**EXERCISE REQUIREMENTS**
If anything in the data looks odd, keep it anyway and write the whole listing out unchanged.

======

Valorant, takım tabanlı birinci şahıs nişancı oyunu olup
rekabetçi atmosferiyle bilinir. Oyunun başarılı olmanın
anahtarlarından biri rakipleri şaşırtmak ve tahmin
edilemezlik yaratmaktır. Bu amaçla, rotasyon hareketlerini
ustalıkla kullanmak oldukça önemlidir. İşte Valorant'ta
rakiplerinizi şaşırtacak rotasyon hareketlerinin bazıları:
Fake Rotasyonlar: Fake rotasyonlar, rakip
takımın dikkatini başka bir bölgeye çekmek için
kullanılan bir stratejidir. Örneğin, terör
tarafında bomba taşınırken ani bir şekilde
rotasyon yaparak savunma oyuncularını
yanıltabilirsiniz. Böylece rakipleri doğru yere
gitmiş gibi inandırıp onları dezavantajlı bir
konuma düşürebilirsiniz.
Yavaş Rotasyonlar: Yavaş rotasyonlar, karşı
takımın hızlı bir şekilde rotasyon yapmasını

======

**PROBLEM SOLUTION**
Valorant, takım tabanlı birinci şahıs nişancı oyunu olup
rekabetçi atmosferiyle bilinir. Oyunun başarılı olmanın
anahtarlarından biri rakipleri şaşırtmak ve tahmin
edilemezlik yaratmaktır. Bu amaçla, rotasyon hareketlerini
ustalıkla kullanmak oldukça önemlidir. İşte Valorant'ta
rakiplerinizi şaşırtacak rotasyon hareketlerinin bazıları:
Fake Rotasyonlar: Fake rotasyonlar, rakip
takımın dikkatini başka bir bölgeye çekmek için
kullanılan bir stratejidir. Örneğin, terör
tarafında bomba taşınırken ani bir şekilde
rotasyon yaparak savunma oyuncularını
yanıltabilirsiniz. Böylece rakipleri doğru yere
gitmiş gibi inandırıp onları dezavantajlı bir
konuma düşürebilirsiniz.
Yavaş Rotasyonlar: Yavaş rotasyonlar, karşı
takımın hızlı bir şekilde rotasyon yapmasını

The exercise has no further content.